Black Trump
"Quasi, I ..." Gregg could see the hesitation in her, the guilt. Puppetman screamed to be released. She doesn't want to be the one to go. Look at the fear, the guilt, the uncertainty. This is EASY, I tell you. Let me loose and I can make her refuse Quasiman. I can make her say "Take him. Take Gregg." She loves you. She thinks life's dealt you an unfair hand and just a push will make her willing to exchange her life for yours. Just a push ...
"I can't leave Gregg," Hannah finished. "Don't you see?" Hannah cried. "We can't stop the nuke. It's already too late for Jerusalem." Her face had gone pale, and the colors of guilt and shame surged around her like a wild surf. "God, I've killed all those innocent people ..."

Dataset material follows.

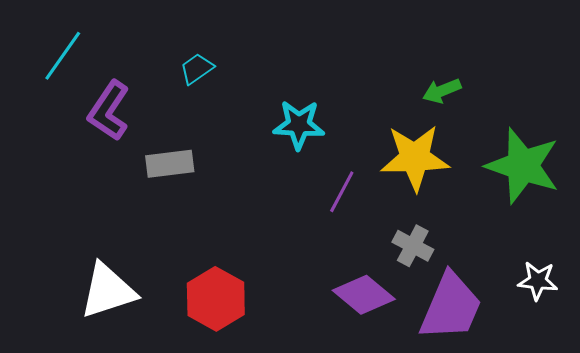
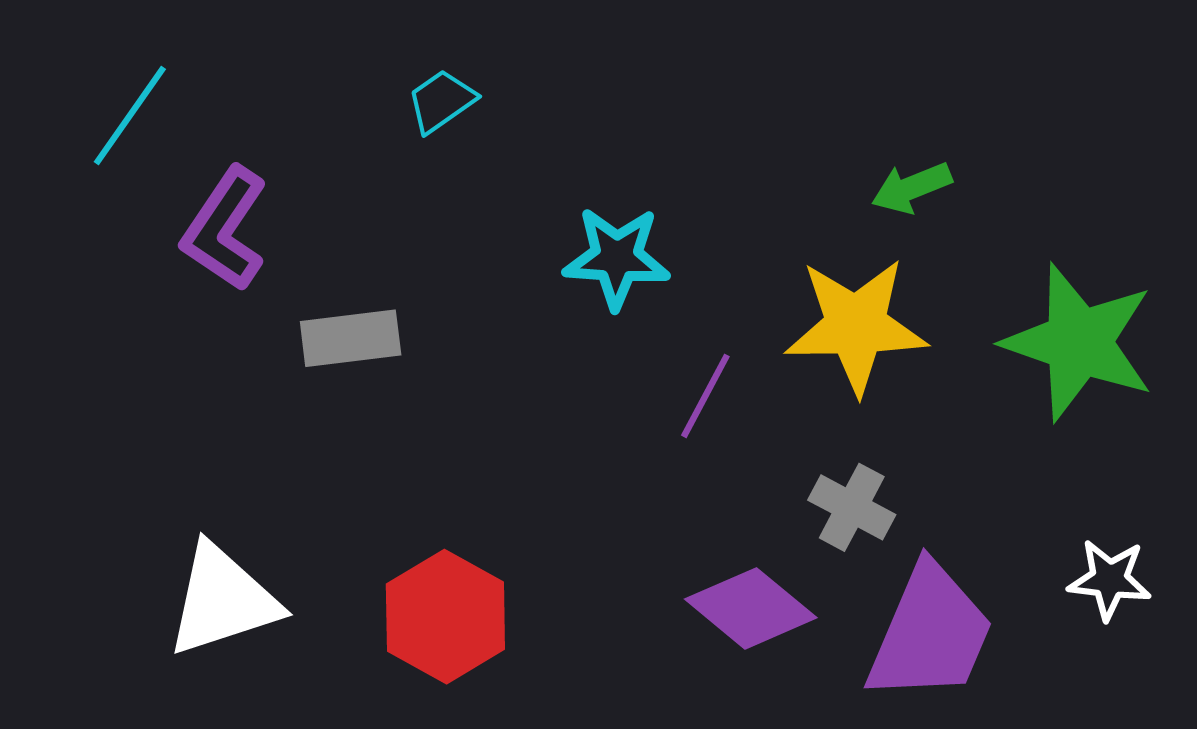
cyan trapezoid: (197, 69) -> (441, 101), moved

"It's not too late," the Black Dog husked out. "Remember what I said about the dance, how everything has to go off at just the right time? Set off the conventionals too early, and you'll get a dandy explosion and scatter bits of radioactive material around, but you won't get a nuclear explosion."
"How do we do that?"
"Yank the wires. That's the simplest way."
Let me out! I can save US now. To hell with Hannah, let her deal with this.
Quasi won't take me, Gregg told the voice.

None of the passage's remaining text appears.